[Records from a data collection]
•••••
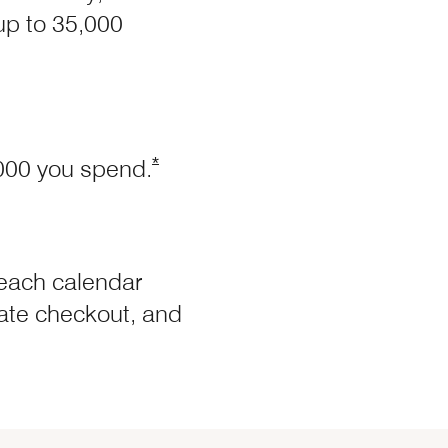
 up to 35,000
ffer Details overlay
Opens Marriott Boundless Offer Deta
*
,000 you spend.
each calendar
 late checkout, and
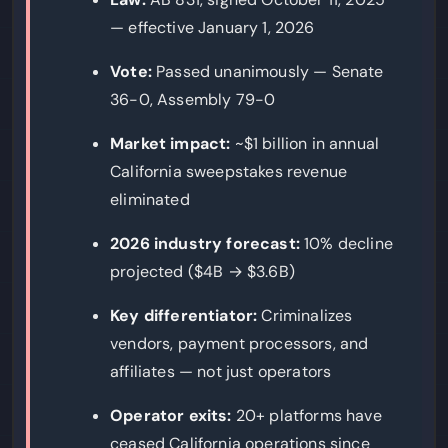
— effective January 1, 2026
Vote:
Passed unanimously — Senate
36-0, Assembly 79-0
Market impact:
~$1 billion in annual
California sweepstakes revenue
eliminated
2026 industry forecast:
10% decline
projected ($4B → $3.6B)
Key differentiator:
Criminalizes
vendors, payment processors, and
affiliates — not just operators
Operator exits:
20+ platforms have
ceased California operations since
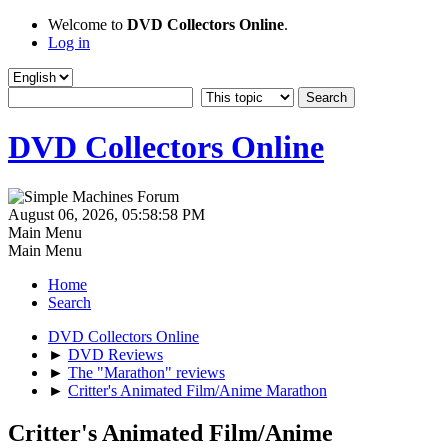
Welcome to
DVD Collectors Online
.
Log in
DVD Collectors Online
August 06, 2026, 05:58:58 PM
Main Menu
Main Menu
Home
Search
DVD Collectors Online
►
DVD Reviews
►
The "Marathon" reviews
►
Critter's Animated Film/Anime Marathon
Critter's Animated Film/Anime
•••••
* Your instructions *
Which lines above include "Animated"? Show each of them by copying it.

* Answer box *
Critter's Animated Film/Anime Marathon
Critter's Animated Film/Anime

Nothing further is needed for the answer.